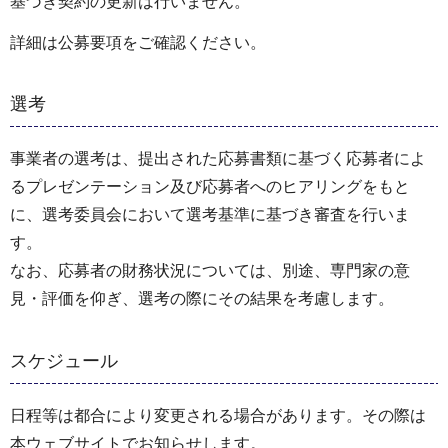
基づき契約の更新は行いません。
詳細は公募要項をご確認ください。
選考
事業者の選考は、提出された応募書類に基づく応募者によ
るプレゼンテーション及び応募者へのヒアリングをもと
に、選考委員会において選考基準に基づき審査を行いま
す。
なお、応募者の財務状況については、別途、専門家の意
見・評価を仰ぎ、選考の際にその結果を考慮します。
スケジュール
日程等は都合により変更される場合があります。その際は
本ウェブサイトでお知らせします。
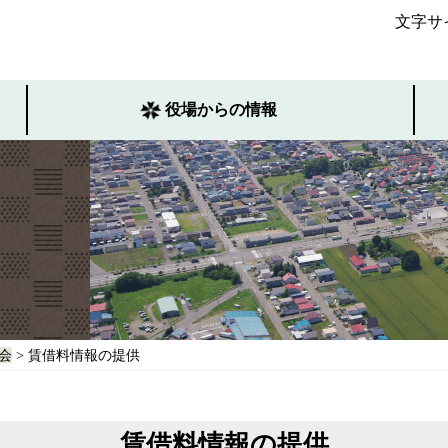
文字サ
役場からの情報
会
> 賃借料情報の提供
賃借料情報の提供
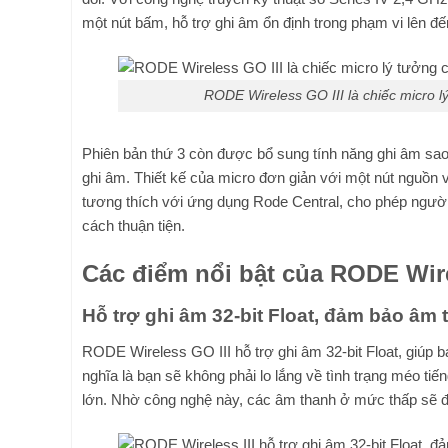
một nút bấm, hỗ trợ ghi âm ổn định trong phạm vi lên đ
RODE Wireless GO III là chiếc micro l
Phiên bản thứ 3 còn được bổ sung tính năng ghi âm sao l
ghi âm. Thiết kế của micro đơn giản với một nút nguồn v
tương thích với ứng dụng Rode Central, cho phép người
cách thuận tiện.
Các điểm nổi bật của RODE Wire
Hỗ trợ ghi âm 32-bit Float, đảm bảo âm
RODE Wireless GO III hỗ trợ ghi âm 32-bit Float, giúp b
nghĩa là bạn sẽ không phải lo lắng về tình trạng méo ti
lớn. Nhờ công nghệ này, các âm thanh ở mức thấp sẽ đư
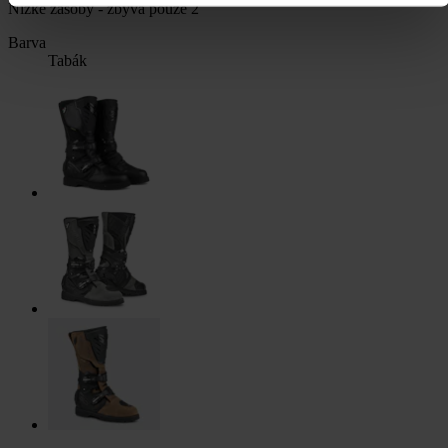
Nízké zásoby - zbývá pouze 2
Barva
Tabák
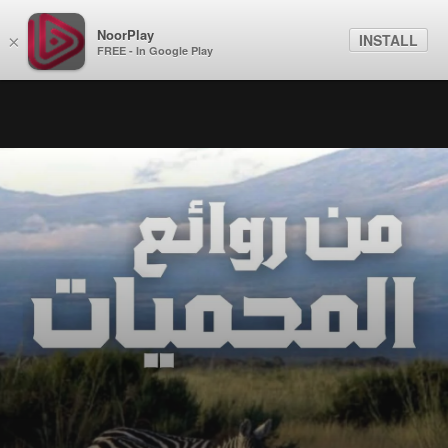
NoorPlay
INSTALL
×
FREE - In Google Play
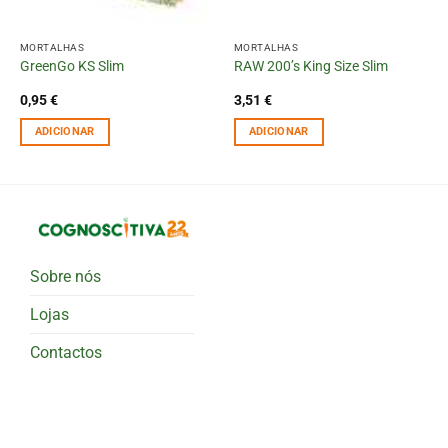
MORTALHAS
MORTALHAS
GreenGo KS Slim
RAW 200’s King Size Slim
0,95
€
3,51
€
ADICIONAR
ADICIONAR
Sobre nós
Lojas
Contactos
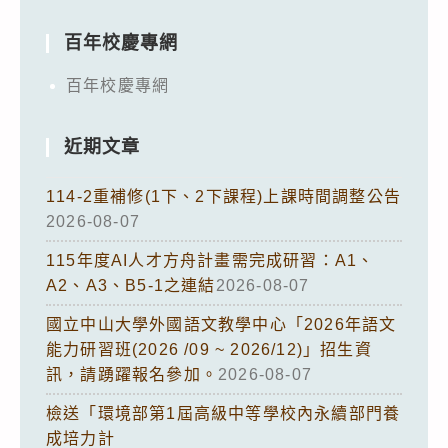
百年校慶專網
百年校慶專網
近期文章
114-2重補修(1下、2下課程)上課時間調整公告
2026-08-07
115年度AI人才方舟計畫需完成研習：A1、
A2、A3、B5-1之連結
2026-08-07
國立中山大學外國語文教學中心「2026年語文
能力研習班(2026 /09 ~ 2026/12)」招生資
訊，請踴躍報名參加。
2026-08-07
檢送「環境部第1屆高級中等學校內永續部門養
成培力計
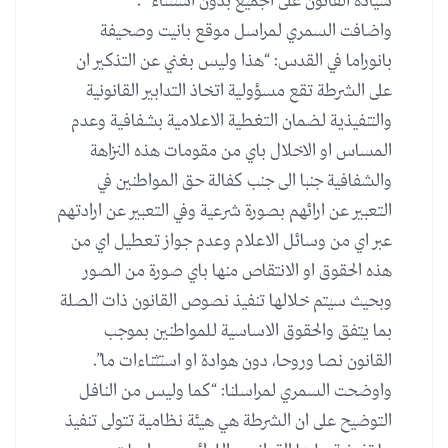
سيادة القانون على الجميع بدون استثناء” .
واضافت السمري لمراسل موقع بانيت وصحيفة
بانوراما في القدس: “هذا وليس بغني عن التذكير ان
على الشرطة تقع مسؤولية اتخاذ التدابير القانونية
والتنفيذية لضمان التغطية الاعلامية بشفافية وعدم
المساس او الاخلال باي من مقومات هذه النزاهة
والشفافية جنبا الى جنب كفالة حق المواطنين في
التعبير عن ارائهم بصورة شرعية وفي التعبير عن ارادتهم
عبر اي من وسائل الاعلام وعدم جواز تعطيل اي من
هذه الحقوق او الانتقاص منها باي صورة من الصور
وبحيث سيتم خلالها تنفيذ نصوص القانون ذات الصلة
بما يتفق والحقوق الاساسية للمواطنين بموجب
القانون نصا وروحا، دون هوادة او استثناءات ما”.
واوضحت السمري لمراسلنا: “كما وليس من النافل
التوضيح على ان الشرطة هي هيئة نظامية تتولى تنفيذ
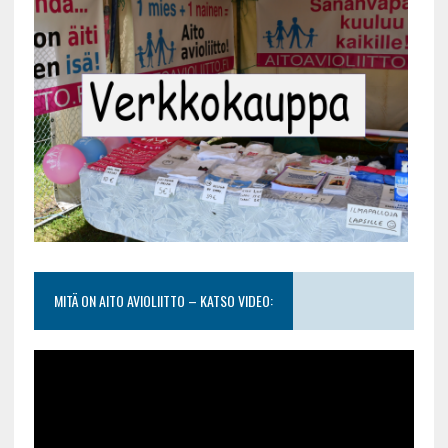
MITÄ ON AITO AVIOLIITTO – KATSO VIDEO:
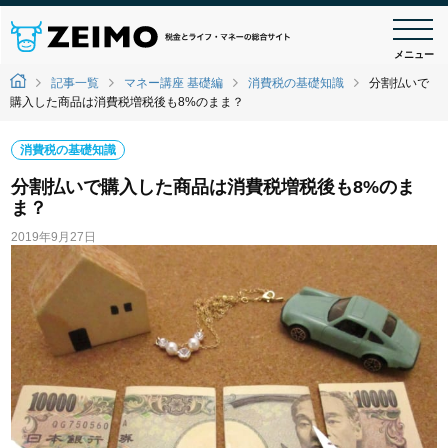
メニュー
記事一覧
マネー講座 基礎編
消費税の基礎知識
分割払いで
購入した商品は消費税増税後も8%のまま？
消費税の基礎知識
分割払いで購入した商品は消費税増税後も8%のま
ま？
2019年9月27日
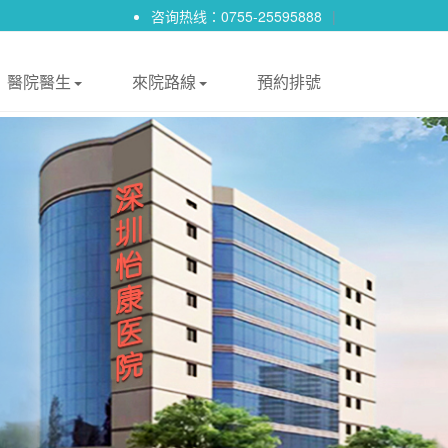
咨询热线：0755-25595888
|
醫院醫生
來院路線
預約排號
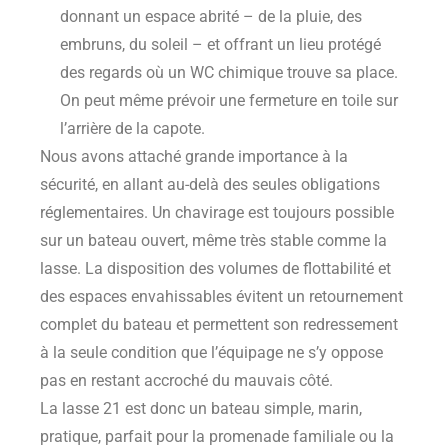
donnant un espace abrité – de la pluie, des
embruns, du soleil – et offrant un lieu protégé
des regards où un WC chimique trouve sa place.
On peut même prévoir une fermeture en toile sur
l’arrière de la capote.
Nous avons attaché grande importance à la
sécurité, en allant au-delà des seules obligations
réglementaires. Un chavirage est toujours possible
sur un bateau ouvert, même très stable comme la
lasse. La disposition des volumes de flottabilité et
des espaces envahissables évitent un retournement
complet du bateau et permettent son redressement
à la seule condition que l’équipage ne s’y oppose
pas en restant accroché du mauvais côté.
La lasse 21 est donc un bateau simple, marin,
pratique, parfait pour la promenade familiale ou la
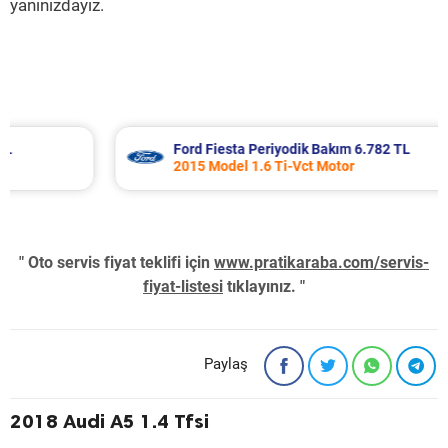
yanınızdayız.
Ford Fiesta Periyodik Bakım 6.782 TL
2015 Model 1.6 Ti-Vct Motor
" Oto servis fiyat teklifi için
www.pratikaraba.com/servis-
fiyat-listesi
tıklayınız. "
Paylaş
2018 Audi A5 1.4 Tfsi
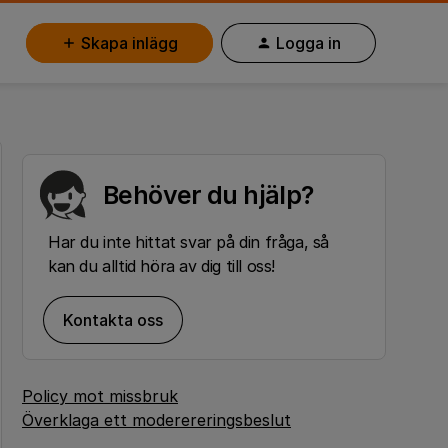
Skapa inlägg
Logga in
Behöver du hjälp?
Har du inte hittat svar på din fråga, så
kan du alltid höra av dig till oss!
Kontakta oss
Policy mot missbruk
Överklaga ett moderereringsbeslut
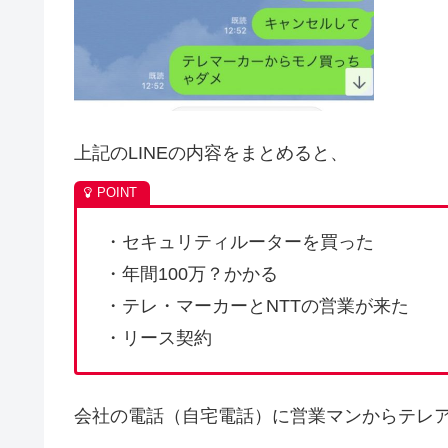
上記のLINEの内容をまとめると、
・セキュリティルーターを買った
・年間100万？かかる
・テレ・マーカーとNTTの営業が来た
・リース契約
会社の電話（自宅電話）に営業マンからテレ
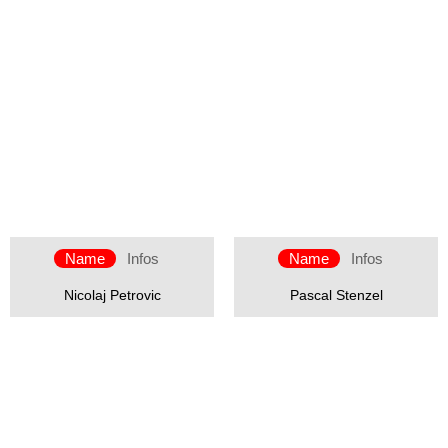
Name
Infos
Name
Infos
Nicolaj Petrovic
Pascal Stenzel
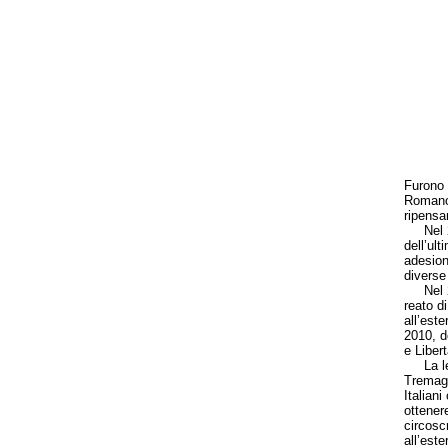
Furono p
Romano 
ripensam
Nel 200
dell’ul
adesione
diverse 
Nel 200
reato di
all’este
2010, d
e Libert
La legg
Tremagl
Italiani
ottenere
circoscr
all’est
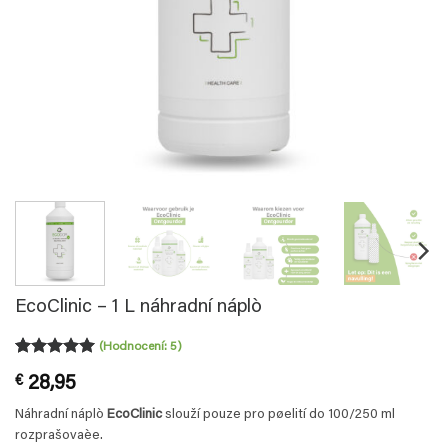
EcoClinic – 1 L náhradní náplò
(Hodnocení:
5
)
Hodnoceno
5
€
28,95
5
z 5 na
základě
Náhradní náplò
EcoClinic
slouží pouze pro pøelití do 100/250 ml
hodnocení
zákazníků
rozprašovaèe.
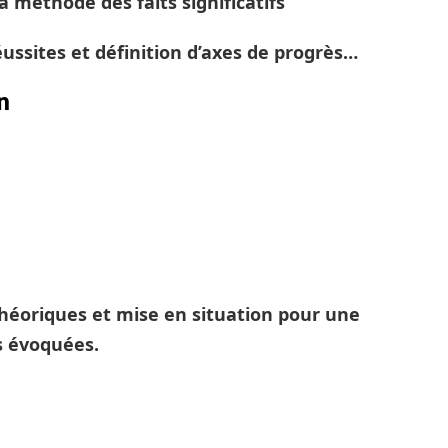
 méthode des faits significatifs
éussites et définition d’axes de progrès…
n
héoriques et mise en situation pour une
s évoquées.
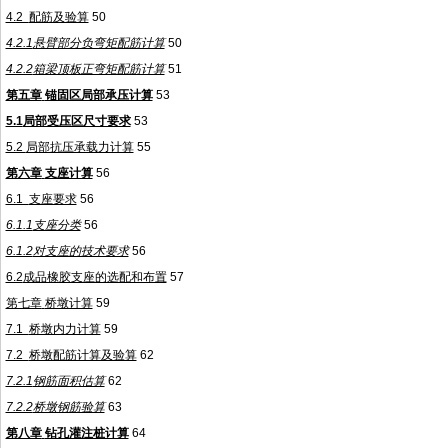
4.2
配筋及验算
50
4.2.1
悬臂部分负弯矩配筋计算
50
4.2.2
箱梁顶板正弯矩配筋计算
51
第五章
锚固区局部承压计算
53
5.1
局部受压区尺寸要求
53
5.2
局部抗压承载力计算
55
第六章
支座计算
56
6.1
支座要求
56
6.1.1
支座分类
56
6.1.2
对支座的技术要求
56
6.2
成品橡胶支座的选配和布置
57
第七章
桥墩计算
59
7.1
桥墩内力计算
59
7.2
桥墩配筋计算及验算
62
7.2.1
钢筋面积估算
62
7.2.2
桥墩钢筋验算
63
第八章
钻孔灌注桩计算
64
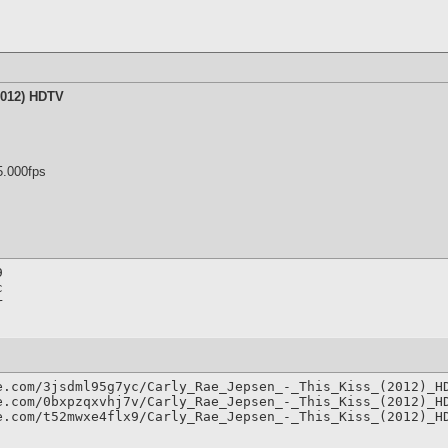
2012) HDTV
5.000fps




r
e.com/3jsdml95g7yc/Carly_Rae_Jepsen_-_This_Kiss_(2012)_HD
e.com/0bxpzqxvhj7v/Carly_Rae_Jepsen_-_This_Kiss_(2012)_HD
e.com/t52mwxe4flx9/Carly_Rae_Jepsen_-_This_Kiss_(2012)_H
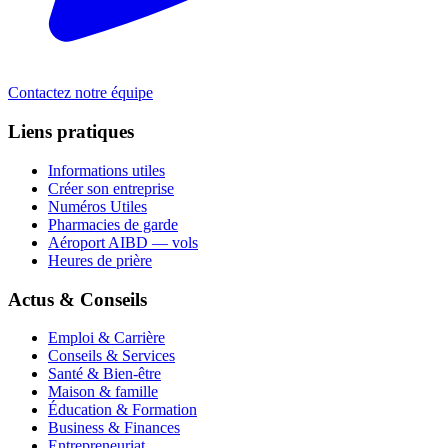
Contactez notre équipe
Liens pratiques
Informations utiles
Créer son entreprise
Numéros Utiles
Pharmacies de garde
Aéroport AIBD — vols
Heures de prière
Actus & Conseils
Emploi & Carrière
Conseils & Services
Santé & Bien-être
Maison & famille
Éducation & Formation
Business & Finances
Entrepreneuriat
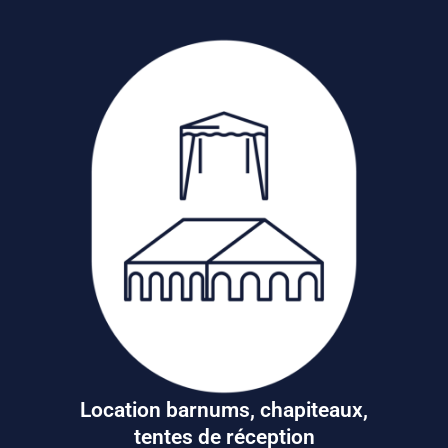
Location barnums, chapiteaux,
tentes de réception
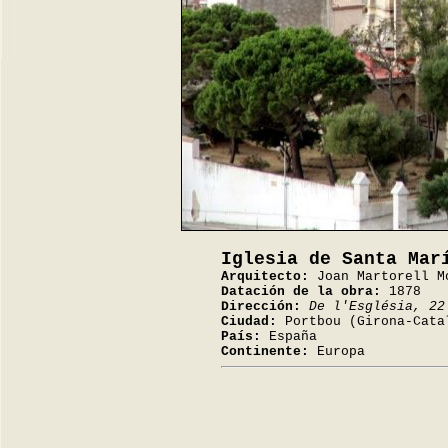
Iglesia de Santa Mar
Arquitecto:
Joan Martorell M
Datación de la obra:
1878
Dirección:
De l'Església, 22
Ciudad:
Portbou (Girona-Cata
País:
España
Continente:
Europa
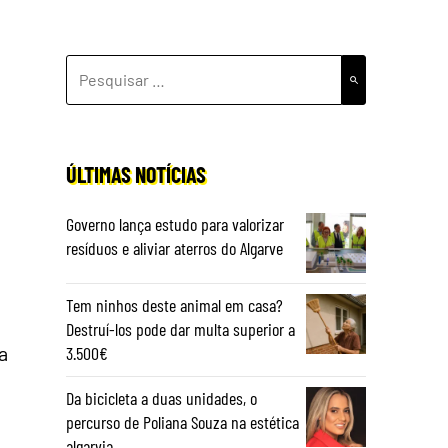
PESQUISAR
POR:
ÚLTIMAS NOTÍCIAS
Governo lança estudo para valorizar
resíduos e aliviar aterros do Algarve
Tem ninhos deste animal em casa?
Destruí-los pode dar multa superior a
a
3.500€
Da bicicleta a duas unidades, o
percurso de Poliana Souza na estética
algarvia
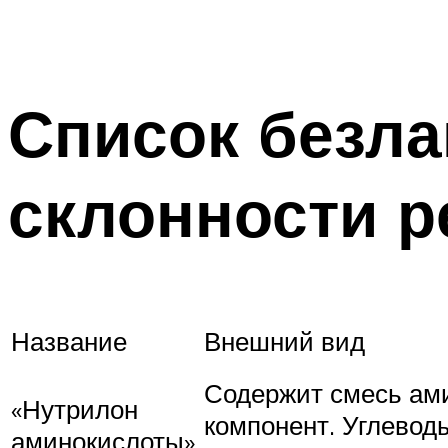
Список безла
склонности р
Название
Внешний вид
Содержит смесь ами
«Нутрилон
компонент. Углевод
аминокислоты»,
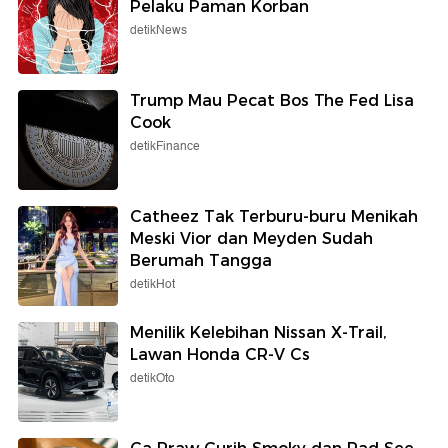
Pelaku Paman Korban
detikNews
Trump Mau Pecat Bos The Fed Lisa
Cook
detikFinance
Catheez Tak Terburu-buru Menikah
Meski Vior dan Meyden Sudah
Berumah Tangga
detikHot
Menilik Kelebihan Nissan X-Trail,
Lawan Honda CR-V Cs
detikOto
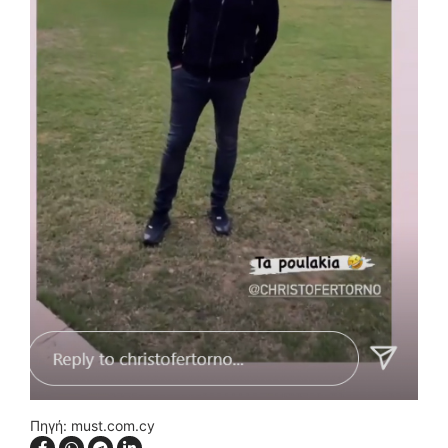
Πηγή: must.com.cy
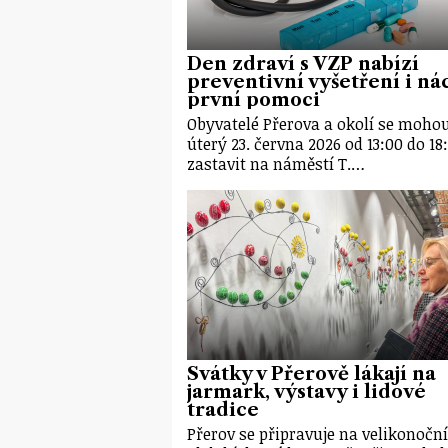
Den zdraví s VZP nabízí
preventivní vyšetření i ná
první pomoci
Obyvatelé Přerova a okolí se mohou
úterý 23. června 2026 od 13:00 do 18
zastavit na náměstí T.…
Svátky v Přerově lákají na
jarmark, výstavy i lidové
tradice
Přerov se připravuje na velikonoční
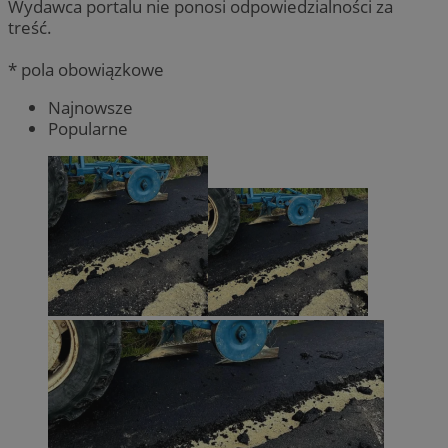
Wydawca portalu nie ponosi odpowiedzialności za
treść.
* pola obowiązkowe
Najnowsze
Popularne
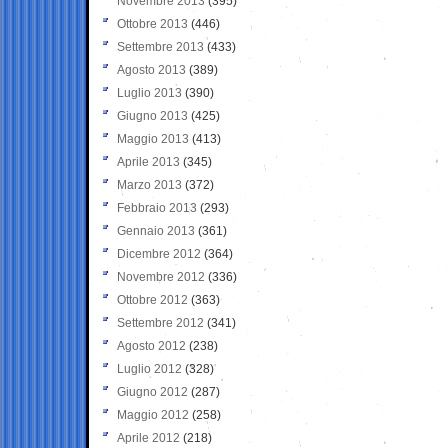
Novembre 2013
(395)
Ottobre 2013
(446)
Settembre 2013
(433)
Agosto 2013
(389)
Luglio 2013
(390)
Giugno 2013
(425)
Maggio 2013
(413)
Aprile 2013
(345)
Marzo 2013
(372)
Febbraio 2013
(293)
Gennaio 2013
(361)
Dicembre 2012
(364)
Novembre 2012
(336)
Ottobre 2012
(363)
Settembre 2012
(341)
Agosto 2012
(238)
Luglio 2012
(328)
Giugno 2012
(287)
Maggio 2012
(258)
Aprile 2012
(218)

- TRY IT:
Could you filter the entries above for lines holding the string "pouze" and copy them?

- SOLUTION:
Nízké zásoby - zbývá pouze 2
slouží pouze pro pøelití do 100/250 ml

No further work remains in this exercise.